Julia è una creatura di Giancarlo e sarebbe scorretto se io ci mettessi mano, soprattutto per il lettore. Comunque, per quanto riguarda una ritorno della coppia Berardi e Milazzo, tutto è possibile. Persino le voci che vogliono un ritorno di Ken Parker non mi è possibile smentirle… purché ci siano le condizioni favorevoli e, in particolare, un imprenditore disposto a investire bene in questo progetto [questa notizia ormai è un po’ datata: l’intervista è stata condotta ad aprile 2008 – N.d.R.]. Intanto, ognuno va per la propria strada ed è giusto che sia così. La mia è quella che percorro da dieci anni e che mi ha portato a collaborare per Tex, Magico Vento e tanti altri progetti. A proposito di Magico Vento, voglio precisare che la mia “uscita di scena” è dovuta al fatto che sono venute a mancare alcune prerogative basilari che non sto qui a spiegare, mentre resta inalterato il mio rapporto di stima reciproca nei confronti dell’editore e dello staff. Tuttavia, mi dispiace constatare che ormai alla Bonelli non è più possibile affrontare, per un giovane fumettista, quel percorso di crescita autoriale che invece era usuale fino a pochi anni fa; le difficoltà del mercato, la mancanza di idee o chissà che altro, fanno temere molto più di prima all’editore qualsiasi possibilità di un fallimento.

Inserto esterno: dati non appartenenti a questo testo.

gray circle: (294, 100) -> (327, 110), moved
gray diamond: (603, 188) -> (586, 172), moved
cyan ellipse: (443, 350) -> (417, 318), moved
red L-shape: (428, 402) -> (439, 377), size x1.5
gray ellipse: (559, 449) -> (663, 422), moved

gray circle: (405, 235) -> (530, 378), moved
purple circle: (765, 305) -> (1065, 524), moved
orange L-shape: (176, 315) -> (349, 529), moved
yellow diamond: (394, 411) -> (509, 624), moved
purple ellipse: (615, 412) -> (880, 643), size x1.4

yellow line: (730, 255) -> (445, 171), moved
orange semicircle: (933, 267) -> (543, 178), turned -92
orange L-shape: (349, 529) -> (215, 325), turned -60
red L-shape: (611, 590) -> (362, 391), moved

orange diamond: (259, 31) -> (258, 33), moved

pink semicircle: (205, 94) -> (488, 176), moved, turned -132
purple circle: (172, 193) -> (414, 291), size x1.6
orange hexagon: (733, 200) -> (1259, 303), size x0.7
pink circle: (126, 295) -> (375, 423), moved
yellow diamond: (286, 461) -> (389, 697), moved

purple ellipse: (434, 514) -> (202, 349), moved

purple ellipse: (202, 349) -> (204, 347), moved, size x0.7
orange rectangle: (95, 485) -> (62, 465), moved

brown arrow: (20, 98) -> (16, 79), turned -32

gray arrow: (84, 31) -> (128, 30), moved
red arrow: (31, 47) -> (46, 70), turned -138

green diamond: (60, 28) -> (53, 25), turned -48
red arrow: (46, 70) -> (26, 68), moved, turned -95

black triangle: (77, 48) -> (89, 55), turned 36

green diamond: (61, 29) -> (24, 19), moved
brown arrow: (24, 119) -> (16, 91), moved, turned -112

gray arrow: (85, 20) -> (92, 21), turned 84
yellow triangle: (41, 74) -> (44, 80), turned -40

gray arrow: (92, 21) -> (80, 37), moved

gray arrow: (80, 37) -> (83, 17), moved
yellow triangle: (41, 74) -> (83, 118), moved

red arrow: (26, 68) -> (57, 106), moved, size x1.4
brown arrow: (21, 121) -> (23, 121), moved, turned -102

Per concludere, una domanda sul western: alla luce della recente riscoperta da parte del fumetto e del cinema, lo consideri ancora un genere attuale o forse ha esaurito le cose che aveva da dire?
Il western è un genere affascinante che ha riempito le menti di generazioni di fan per anni, ma sta attraversando un periodo in cui la gente ne è indubbiamente stufa. La difficoltà di oggi è trovare una nuova chiave di lettura per questo genere, un’ interpretazione che sappia portargli nuova linfa e, soprattutto, nuovi appassionati.